QCassidy352 said:
right, 'cause NGOs and "research institutes" don't have agendas to push... they seek nothing but truth as pure as the driven snow.

(I'm interning for an NGO now, and believe me, they have an agenda, and it's not the unvarnished truth.)
Obviously it depends on the calibre of who you're working for (this is where you say it's OXFAM or something).
The truth is, in many of these factories there are tens of thousands of people working in sh*thole conditions pumping out goods for Western economies, getting paid appallingly and people try to justify it.

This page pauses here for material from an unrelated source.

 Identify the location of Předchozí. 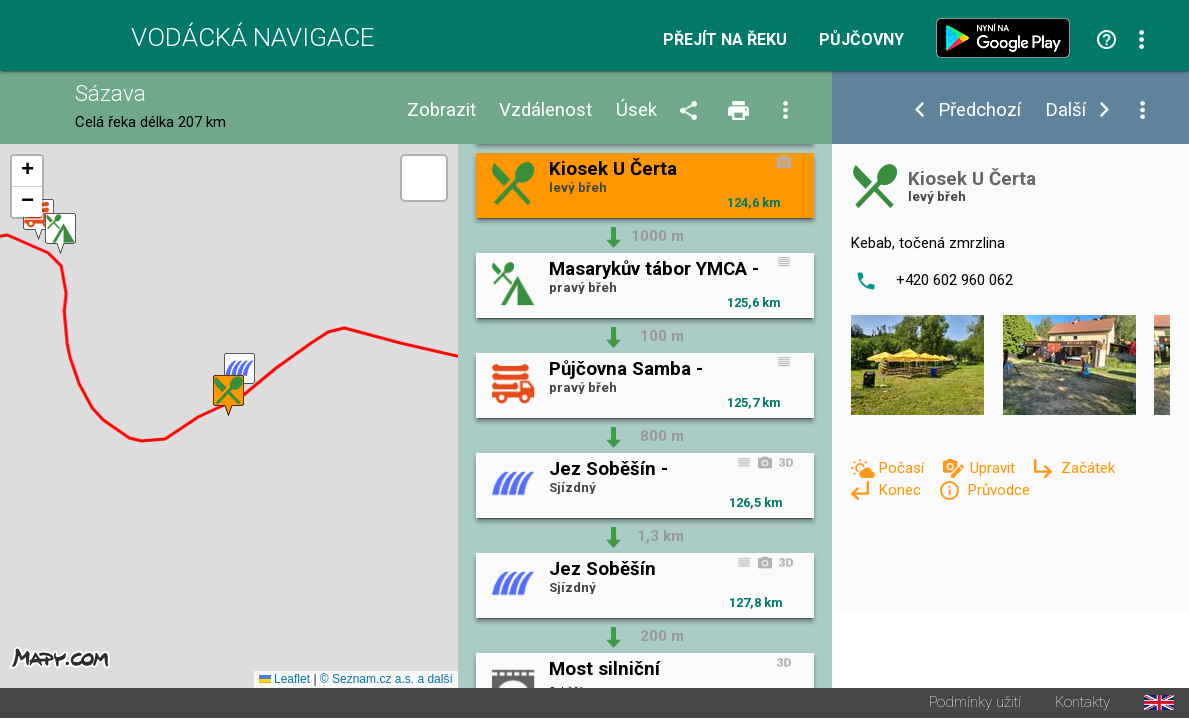 (979, 110).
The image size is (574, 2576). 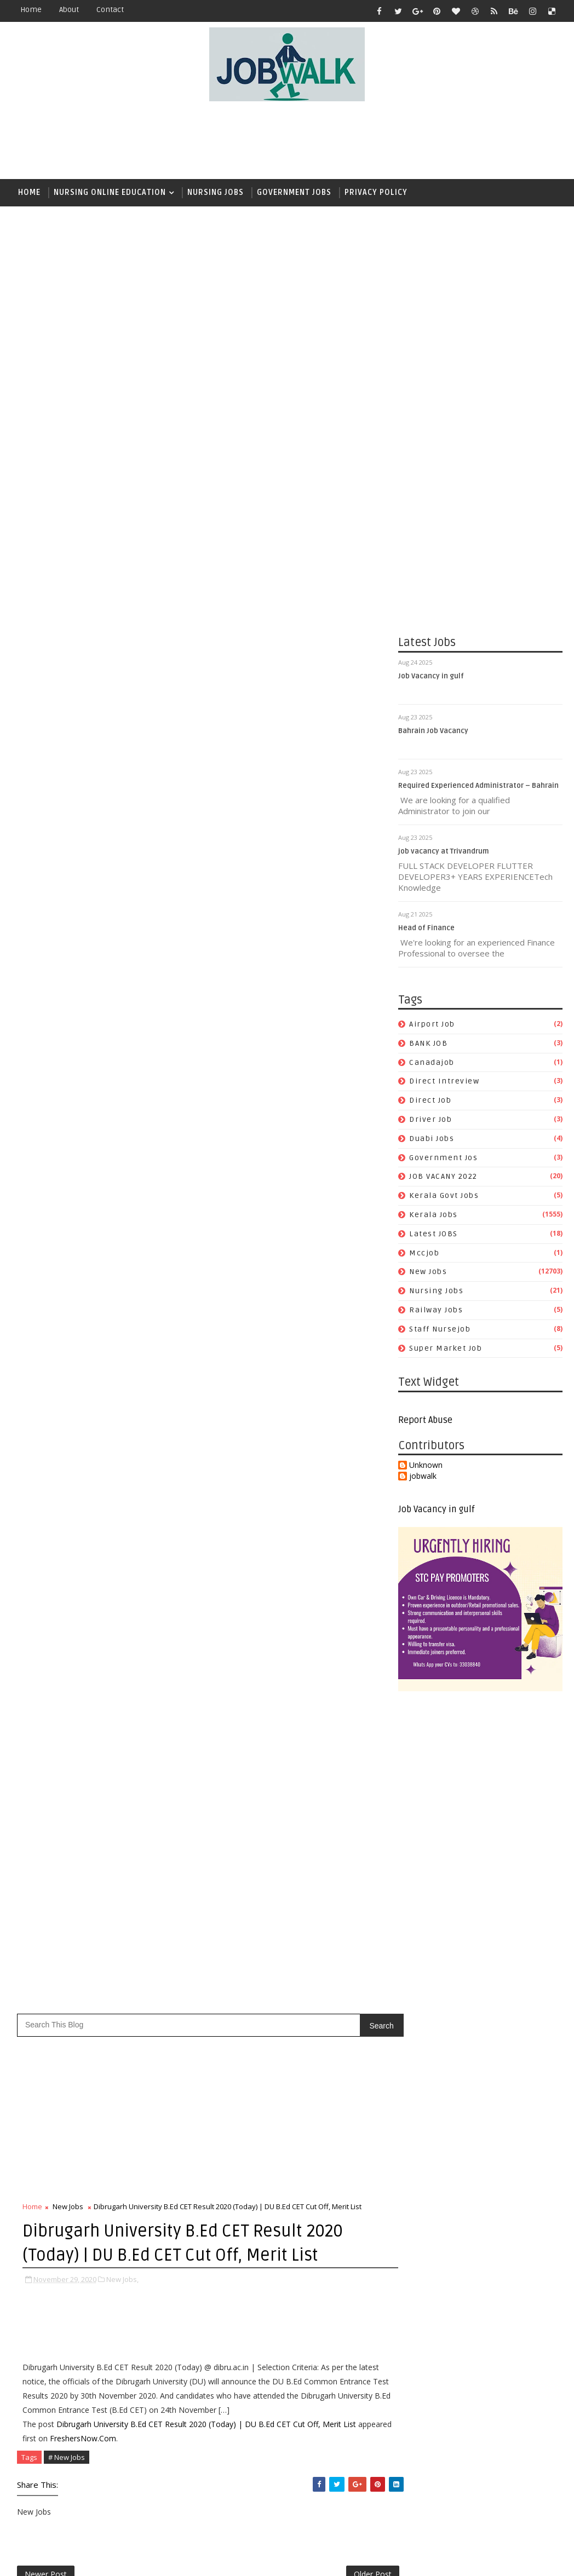 What do you see at coordinates (433, 732) in the screenshot?
I see `Bahrain Job Vacancy` at bounding box center [433, 732].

You can't justify it.
The point is, Apple, Dell and so on do not treat these factories as their own because they are not their own, so "the buck stops with the factory owner."
However, if Apple (or Dell) turned round and said, we're going to move our business to a factory that we
know treats its workers fairly (knows because we take a responsibility with it), pays them the going rate and allows them to breathe in their working atmosphere without edging closer each day towards Emphysema, then the factories in question would clean up their act.
But the Apple's and Dells will not do this because they don't need to, there's no legislation that tells them they must take an interest in supplier factories and it would cost them money if they did it off their own back.
Again, until the fact that their products are made in semi-legal, sub-contractor owned sweatshops begins to impact at all on the bottom line, workers in iPod factories and so on will continue to work 6 months for $300 (or less, usually) and sleep in an area they also use as a toilet.